Add Ability to Activate per Sample Timestamps by gmarler · Pull Request #496 · javierhonduco/lightswitch

gmarler · 2026-06-22T16:42:36Z

Currently, lightswitch applies one timestamp per session (every 5 seconds, by default) across all samples collected during the session window. In the case of creating a pprof per session and shipping the result to lightswitch-backend, the timestamp is applied upon actual ingestion time, not collection time.

This PR has the following rationale:

This feature is behind a flag, which is false by default: --enable-ts-per-sample
When enabled, apply a timestamp to every sample collected, much closer to the moment of collection
As a practical matter, nanosec/microsec resolution timestamps are too fine grained, so the timestamps collected are millisec resolution. From past experience, even sub-second profiling generally buckets samples on a per 1-100 ms resolution, so millisec resolution should be perfectly adequate
The timestamp is encoded in a new pprof label: collected_at. This will allow the backend to continue operating as-is until support is added for the new label at that level
This feature allows much finer grained (down to sub-second, eventually) zooming in of profiling time ranges, but even at per-second resolution is quite useful to zero in on shorter lived code path activity
Tests have been added

A separate POC has already been performed, adding support for these timestamps in lightswitch-backend and the UI, just to confirm this approach is functional, and achieves the stated goals.

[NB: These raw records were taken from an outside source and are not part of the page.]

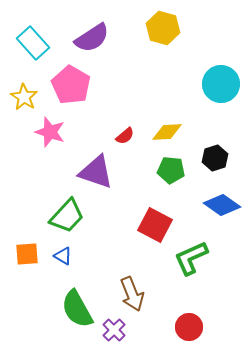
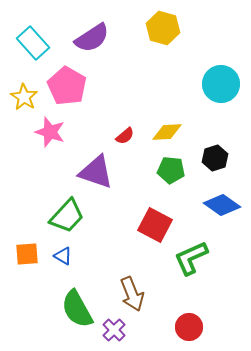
pink pentagon: moved 4 px left, 1 px down
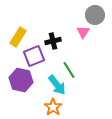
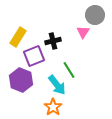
purple hexagon: rotated 10 degrees clockwise
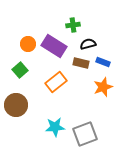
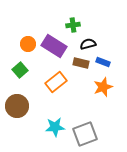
brown circle: moved 1 px right, 1 px down
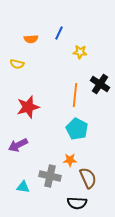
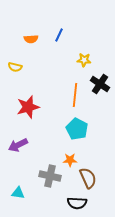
blue line: moved 2 px down
yellow star: moved 4 px right, 8 px down
yellow semicircle: moved 2 px left, 3 px down
cyan triangle: moved 5 px left, 6 px down
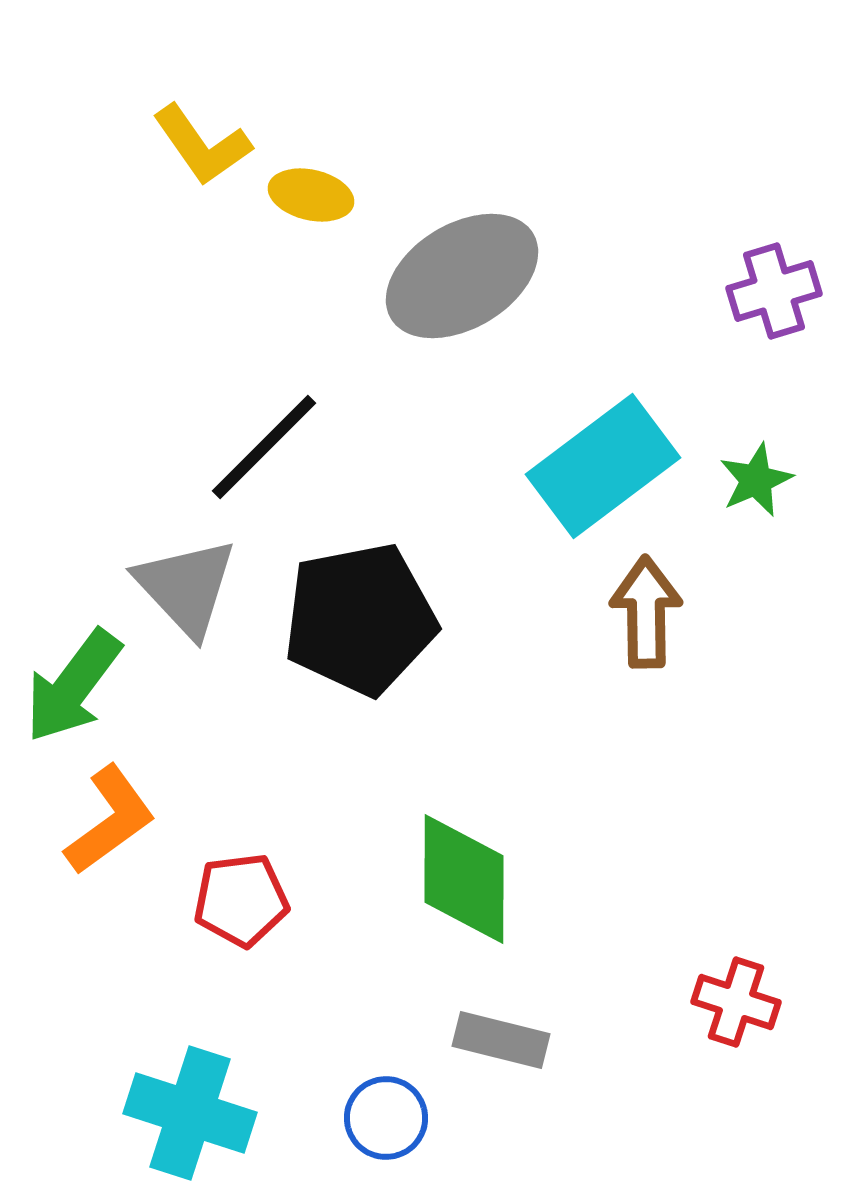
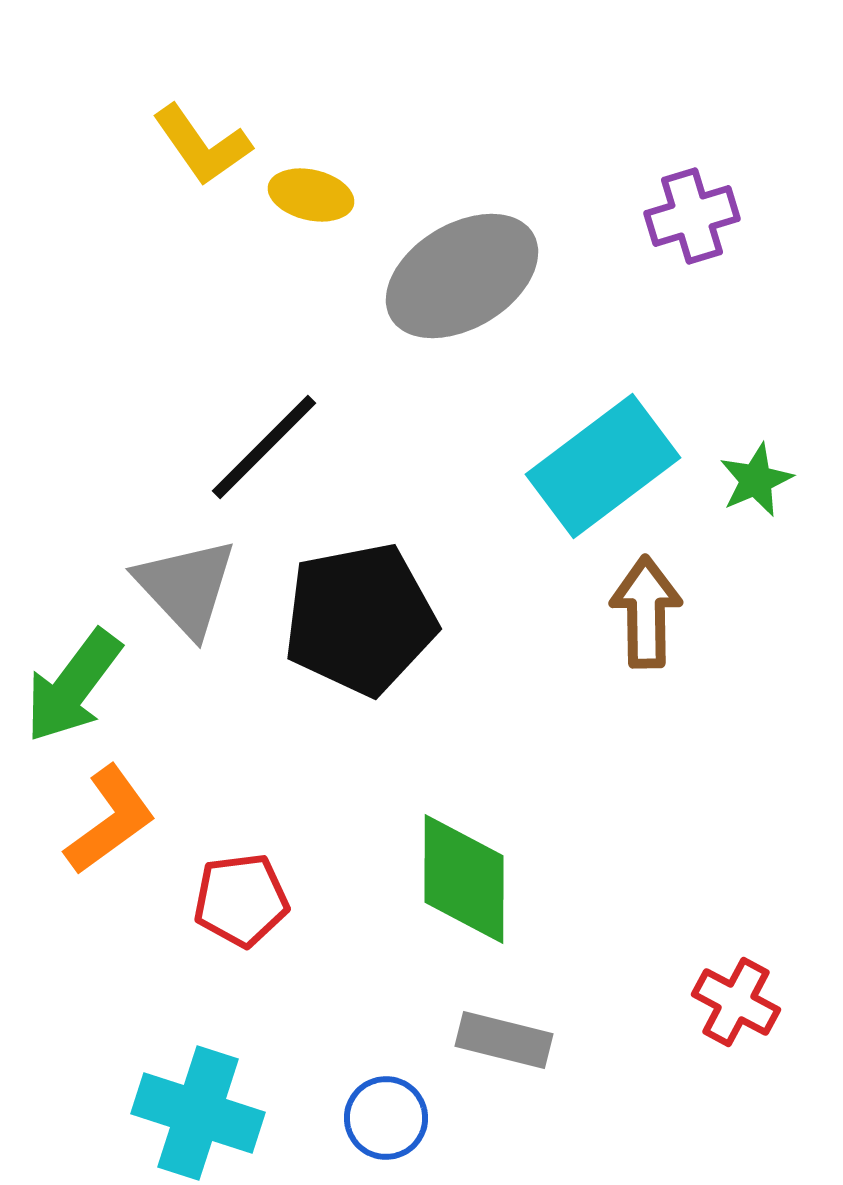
purple cross: moved 82 px left, 75 px up
red cross: rotated 10 degrees clockwise
gray rectangle: moved 3 px right
cyan cross: moved 8 px right
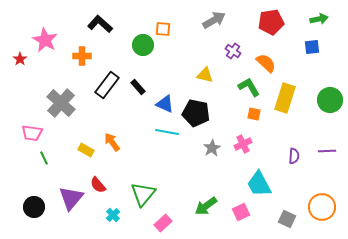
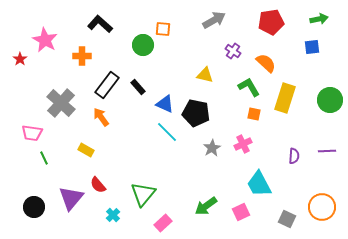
cyan line at (167, 132): rotated 35 degrees clockwise
orange arrow at (112, 142): moved 11 px left, 25 px up
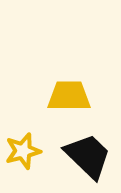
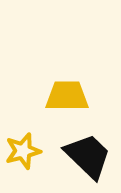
yellow trapezoid: moved 2 px left
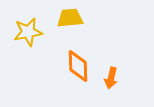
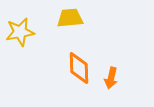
yellow star: moved 8 px left
orange diamond: moved 1 px right, 2 px down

javierhonduco · 2026-06-23T09:27:49Z

    unwind_state->sample.pid = per_process_id;
    unwind_state->sample.tid = per_thread_id;
-    unwind_state->sample.collected_at = bpf_ktime_get_boot_ns();
+    unwind_state->sample.collected_at = bpf_ktime_get_ns();


Why was this helper changed? We would like to account for the time the computer has been sleeping, no?

Because that helper wasn't available for at RHEL 8.10's kernel, whereas the one I'm using is available universally.

I was surprised at this.

And yes, sleep time isn't accounted for, but the intervals are so small that it's not (currently) an issue.

Would you prefer I add a config flag (like use_boot_ns, for instance) similar to other flags you have in lightswitch_config already so that kernels that have it could use bpf_ktime_get_boot_ns(), and older kernels like RHEL 8.10 can fall back to bpf_ktime_get_ns()?

It wasn't that hard to auto-detect whether the capability exists, just as you've done for other things, so I did that.

BUT... after making that change, something interesting happened - 2 tests started to get verifier failures, but the binary worked just fine.

I explain what I had to do to get rid of that in the commit message for 6d0be10.

What's different now is that the flags default to false, but the check against system info will set them to the correct detected values - apparently the binary already did this, but the tests did not. Fine for the one flag that's apparently available on every kernel we've ever used it with, but the flag I just added isn't always available.

Setting any of these flags to true by default gives the verifier the chance to check for the non-present features, which the verifier apparently doesn't like (and probably only on the older kernels like RHEL 8.10).

Convoluted!

Beyond the fact that lightswitch itself runs without issues on this distro version, additional proof that RedHat 8.10 has support for bpf_ktime_get_boot_ns():

# cat /etc/os-release | grep 8.10 VERSION="8.10 (Ootpa)" VERSION_ID="8.10" PRETTY_NAME="Red Hat Enterprise Linux 8.10 (Ootpa)" REDHAT_BUGZILLA_PRODUCT_VERSION=8.10 REDHAT_SUPPORT_PRODUCT_VERSION="8.10"

# sudo cat /proc/kallsyms |& grep bpf_ktime_get_boot_ns ffffffff9b461c60 T bpf_ktime_get_boot_ns ffffffff9c237b80 R bpf_ktime_get_boot_ns_proto

As you mentioned, the tests hardcode certain settings that might not be available, that's the ultimate root cause of the issue while running the tests on older kernels, but this all seems unrelated to me to the bpf_ktime_get_boot helper. I think we should not have this feature detection since all the kernels we support should have it (RHEL 8 backported it, it seems).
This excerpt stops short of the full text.